What to work on
Reproduce verbatim the line containing "2019-11-30, godz. 06:00" and every line that follows it through the end of the entries below, omitting all pictures.

(Stored data)
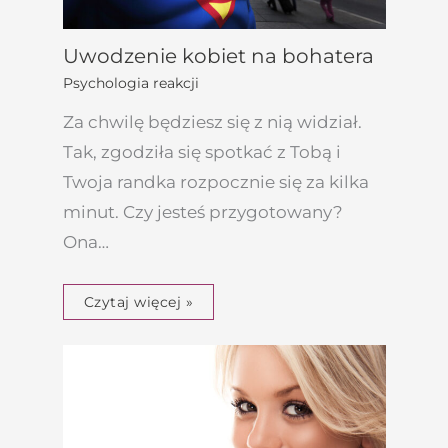
Uwodzenie kobiet na bohatera
Psychologia reakcji
Za chwilę będziesz się z nią widział.
Tak, zgodziła się spotkać z Tobą i
Twoja randka rozpocznie się za kilka
minut. Czy jesteś przygotowany?
Ona…
Czytaj więcej »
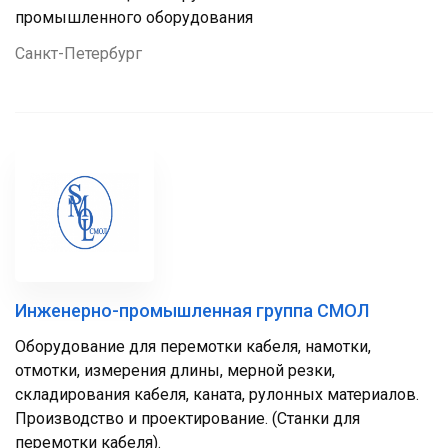
промышленного оборудования
Санкт-Петербург
Инженерно-промышленная группа СМОЛ
Оборудование для перемотки кабеля, намотки,
отмотки, измерения длины, мерной резки,
складирования кабеля, каната, рулонных материалов.
Производство и проектирование. (Станки для
перемотки кабеля).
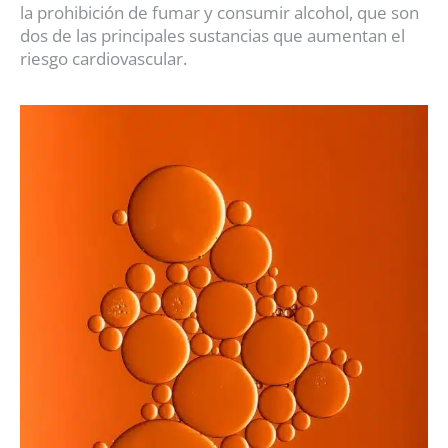
la prohibición de fumar y consumir alcohol, que son
dos de las principales sustancias que aumentan el
riesgo cardiovascular.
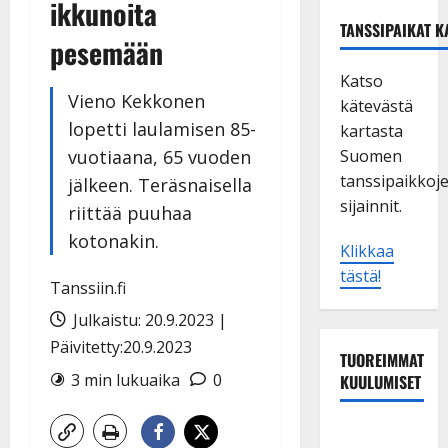
ikkunoita
TANSSIPAIKAT K
pesemään
Katso
Vieno Kekkonen
kätevästä
lopetti laulamisen 85-
kartasta
vuotiaana, 65 vuoden
Suomen
tanssipaikkoj
jälkeen. Teräsnaisella
sijainnit.
riittää puuhaa
kotonakin.
Klikkaa
tästä!
Tanssiin.fi
Julkaistu: 20.9.2023 |
Päivitetty:20.9.2023
TUOREIMMAT
3 min lukuaika
0
KUULUMISET
Maikilta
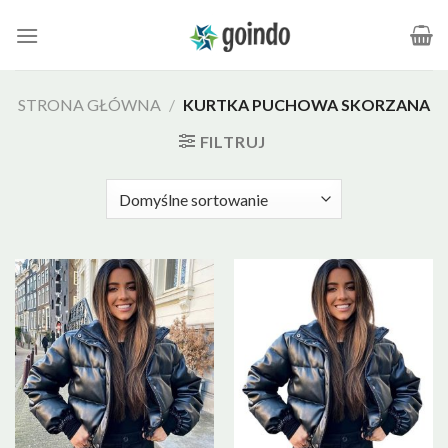
Skip
to
content
STRONA GŁÓWNA
/
KURTKA PUCHOWA SKORZANA
FILTRUJ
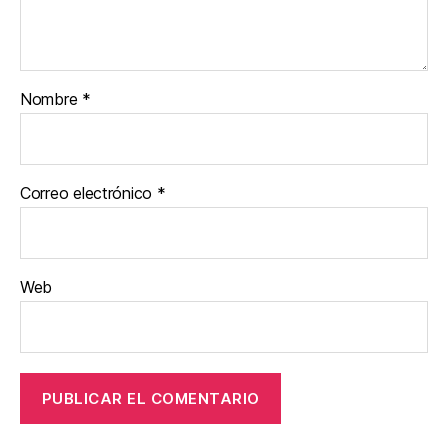
Nombre
*
Correo electrónico
*
Web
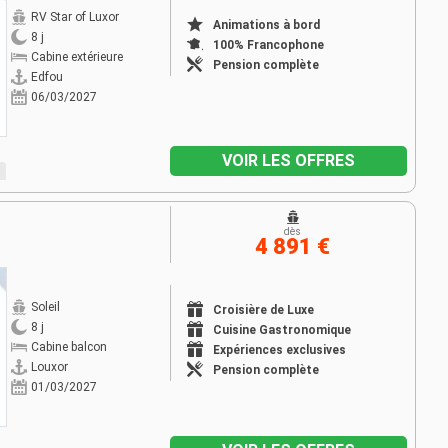
RV Star of Luxor
Animations à bord
8 j
100% Francophone
Cabine extérieure
Pension complète
Edfou
06/03/2027
VOIR LES OFFRES
dès
4 891 €
Soleil
Croisière de Luxe
8 j
Cuisine Gastronomique
Cabine balcon
Expériences exclusives
Louxor
Pension complète
01/03/2027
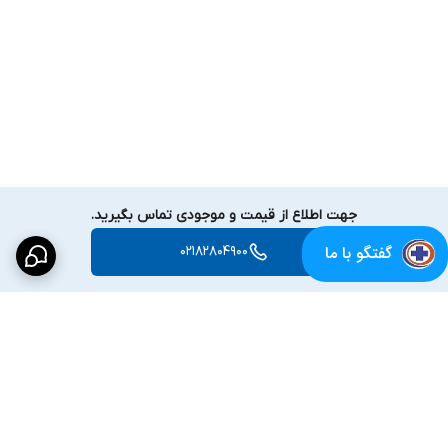
جهت اطلاع از قیمت و موجودی تماس بگیرید.
گفتگو با ما
02182804900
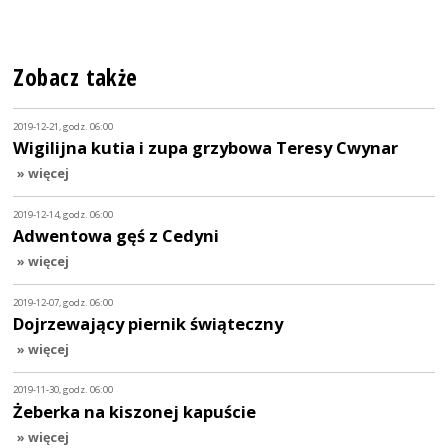
Zobacz także
2019-12-21, godz. 06:00
Wigilijna kutia i zupa grzybowa Teresy Cwynar
» więcej
2019-12-14, godz. 06:00
Adwentowa gęś z Cedyni
» więcej
2019-12-07, godz. 06:00
Dojrzewający piernik świąteczny
» więcej
2019-11-30, godz. 06:00
Żeberka na kiszonej kapuście
» więcej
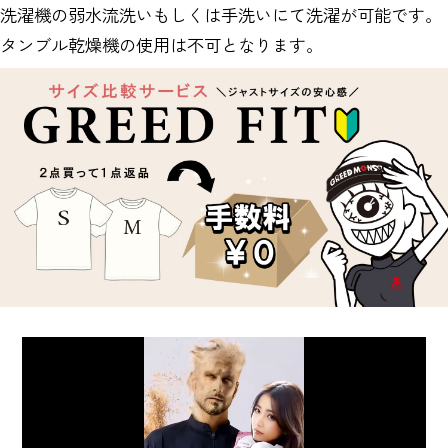
洗濯機の弱水流洗いもしくは手洗いにて洗濯が可能です。
タンブル乾燥機の使用は不可となります。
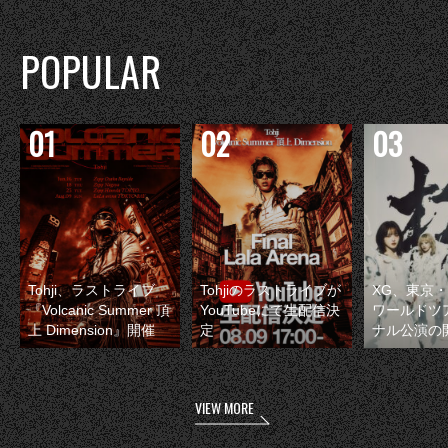
POPULAR
Tohji、ラストライブ
Tohjiのラストライブが
XG、東京
『Volcanic Summer 頂
YouTubeにて生配信決
ワールドツ
上 Dimension』開催
定
ナル公演の
VIEW MORE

Answer section
2019-11-30, godz. 06:00
Żeberka na kiszonej kapuście
» więcej
洗濯機の弱水流洗いもしくは手洗いにて洗濯が可能です。
タンブル乾燥機の使用は不可となります。
POPULAR
Tohji、ラストライブ
Tohjiのラストライブが
XG、東京
『Volcanic Summer 頂
YouTubeにて生配信決
ワールドツ
上 Dimension』開催
定
ナル公演の
VIEW MORE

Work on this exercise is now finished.